After the heady 1990s, during which democracy flourished in the wake of the end of the Cold War, we have seen two decades of democratic regression.
According to Freedom House, which has tracked the health of democracy since 1972, by 2026 Africa had experienced 13 consecutive years of decline in democracy, with a rise in military coups, non-competitive elections, restrictions on civic space and weakened democratic institutions. In continental southern Africa, only South Africa, Malawi, Namibia, Botswana and Lesotho are considered “free”, with Mozambique and Zambia “partly free”. The remainder, including key states such as Angola, Zimbabwe, Tanzania and the Democratic Republic of Congo, are all in the “not free” category.
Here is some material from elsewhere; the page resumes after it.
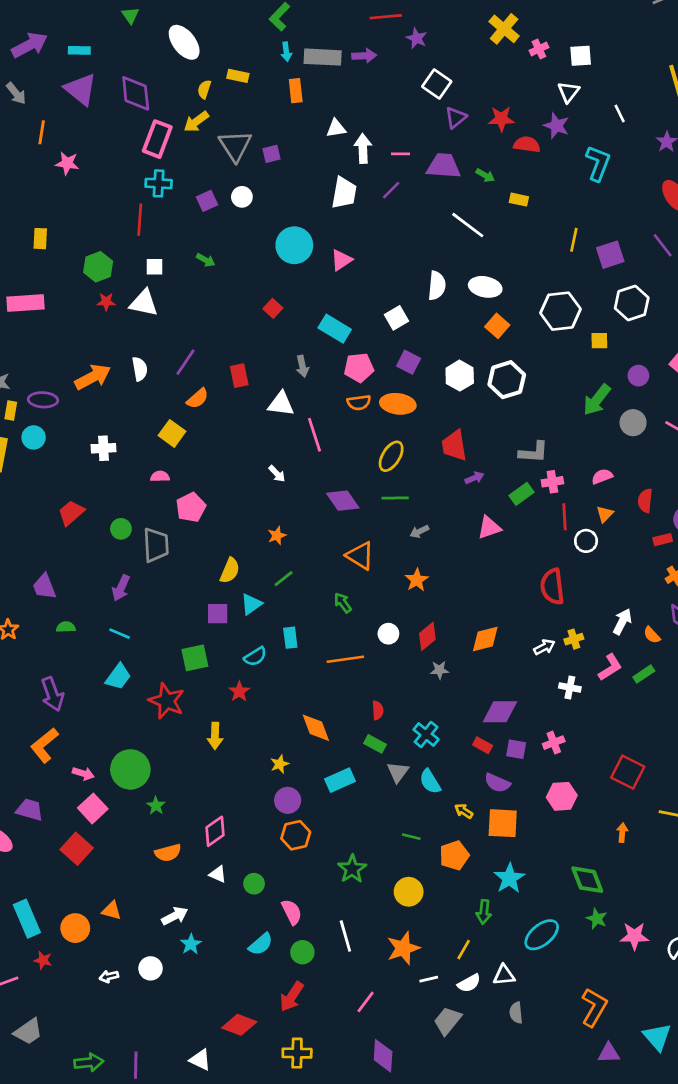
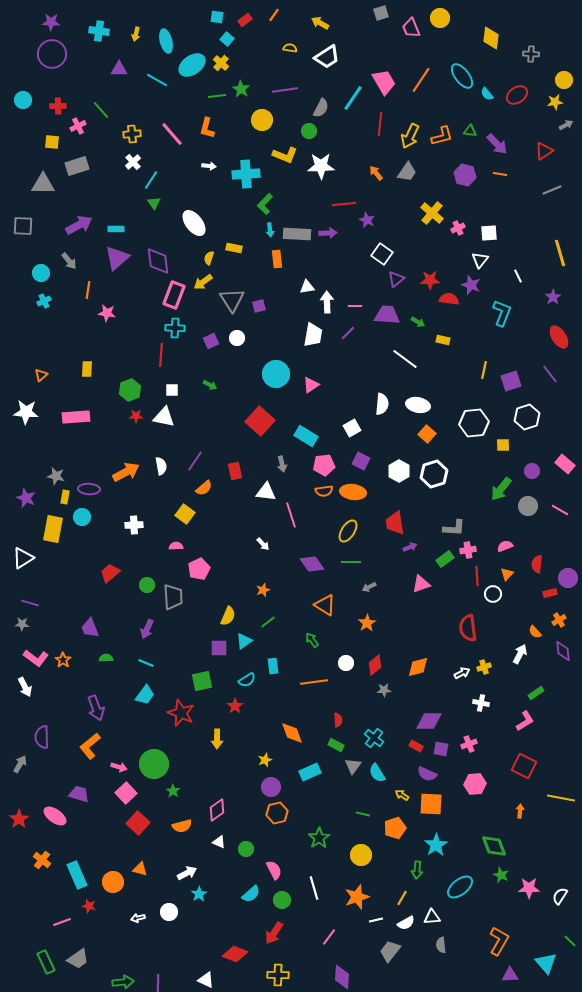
purple triangle: (81, 89) -> (117, 258), turned 40
red square: (273, 308) -> (260, 421), size x2.0
orange semicircle: (652, 635) -> (535, 632), moved
pink L-shape: (610, 667) -> (525, 721), moved
red square: (77, 849) -> (138, 823), moved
A total of 54 countries worldwide experienced regression in their political rights and civil liberties during 2025. Against this, 35 countries registered improvements. Guinea-Bissau, Tanzania, Burkina Faso, Madagascar and El Salvador had the largest score declines, while Syria, Sri Lanka, Bolivia and Gabon recorded the largest gains. Three countries – Bolivia, Fiji and Malawi – improved from “partly free” to “free” status thanks to competitive elections, growing judicial independence and the strengthening of the rule of law.
Of the 210 countries and territories surveyed, “not free” countries increased in 2025 to 59 – up from 45 in 2005 – primarily at the expense of “partly free” nations. The share of “free” countries remains stable at about 45% worldwide, but is at less than 20% across Africa.
Repression in Tanzania
Tanzania suffered an election abomination in October 2025. President Samia Suluhu Hassan of the ruling Chama Cha Mapinduzi (CCM) was declared the winner with an unbelievable 98% of the vote as thousands of protesters were killed by security forces.
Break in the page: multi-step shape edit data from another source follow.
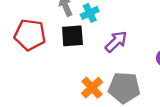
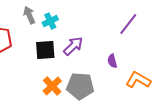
black square: (72, 36) -> (45, 50), moved

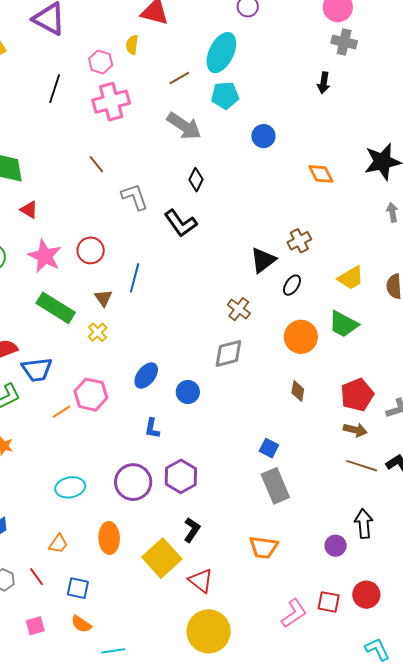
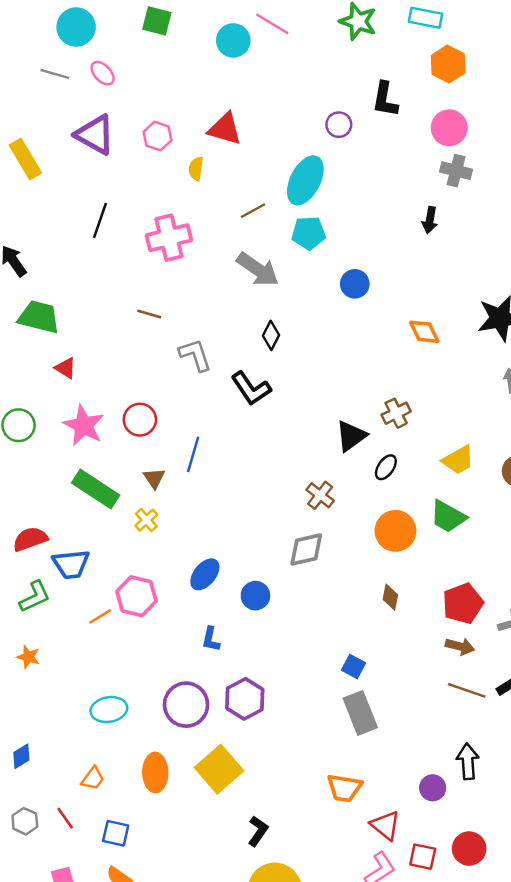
pink hexagon: (101, 62) -> (158, 136), moved
brown line: (96, 164) -> (149, 314), turned -36
black L-shape: (192, 530) -> (258, 831), moved
yellow square: (162, 558) -> (219, 769), moved
red triangle: (201, 581) -> (385, 825), moved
Unsurprisingly, Tanzania’s political freedom score is 28/100, just above Zimbabwe (25) and below autocratic Uganda (33). Tanzania has, in the past two years, suffered a significant decline in freedoms, including forced disappearances of political activists, police brutality against protesters and the disenfranchisement of Maasai communities.
The 2025 election continued this trend of rising repression, intimidation and severe constraints on political opposition and civic space with the banning of the opposition Chadema movement and the imprisonment of its leader, Tundu Lissu, on treason charges.
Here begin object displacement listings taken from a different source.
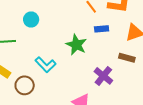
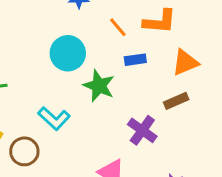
cyan circle: (31, 20) -> (68, 53), moved, size x1.5
brown rectangle: (127, 58) -> (176, 101), turned -35

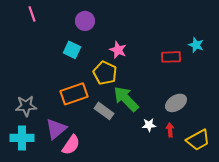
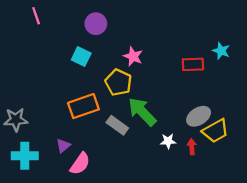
gray star: (26, 106) -> (16, 120), moved
purple triangle: (56, 129) -> (63, 146), size x0.6
yellow trapezoid: (198, 140) -> (215, 131), moved

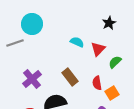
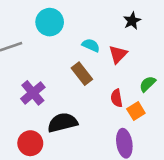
cyan circle: (32, 24) -> (50, 22), moved
green semicircle: (115, 62) -> (148, 84), moved
brown rectangle: (70, 77) -> (82, 74), moved

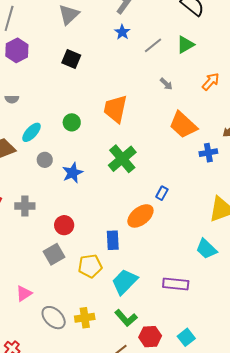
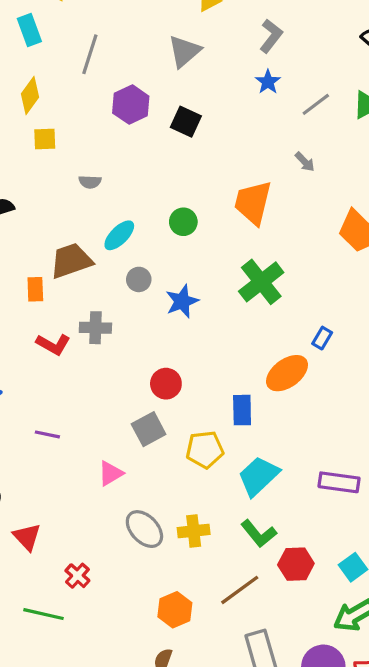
purple hexagon: (17, 50) -> (131, 105), moved
gray arrow: (166, 84) -> (305, 162), moved
gray cross: (25, 206) -> (95, 328), moved
pink triangle: (24, 293) -> (111, 473), moved

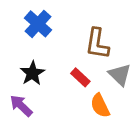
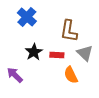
black star: (32, 73) -> (34, 52), moved
red rectangle: (80, 77) -> (57, 55), turned -40

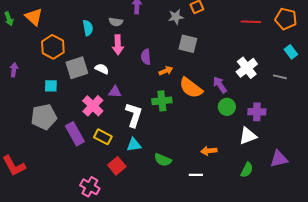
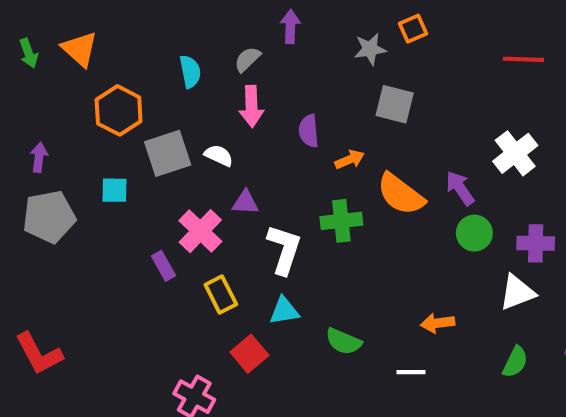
gray semicircle: (116, 22) -> (247, 59), turned 128
gray pentagon: (44, 117) -> (49, 217), moved
purple rectangle: (75, 134) -> (164, 266), moved, size x0.6
yellow rectangle: (103, 137) -> (221, 294), turned 36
The election was widely condemned by international and regional observers as failing to meet democratic norms and standards, including those who routinely step out in support of African elections, no matter the quality.
The Thabo Mbeki Foundation said: “Following the succession of negative events that led to the tragic loss of life, the Election Observer Missions (EOMs) of our regional and continental organisations, [the Southern African Development Community, SADC] and the AU, have made distressing determinations regarding the conduct of the election.
“Collectively,” read its statement, “the EOMs concluded that the General Election fell short of the Principles and Guidelines Governing Democratic Elections of both SADC and the AU, as well as international standards. As the SADC EOM stated, the Tanzanian voters were unable to freely express their democratic will.
“Consequently, both the SADC and AU observers assert that the Presidential and Parliamentary results announced by the Independent National Electoral Commission (INEC) are not a true reflection of the will of the Tanzanian people.
“This leads to the deeply troubling conclusion that the United Republic of Tanzania currently lacks a legitimate government,” the foundation concludes, “suggesting instead that the current administration has been imposed upon the people through a combination of force and fraudulent means. This situation is exacerbated by persistent, disturbing reports of systematic violence against opponents of the CCM, including abductions and murders.”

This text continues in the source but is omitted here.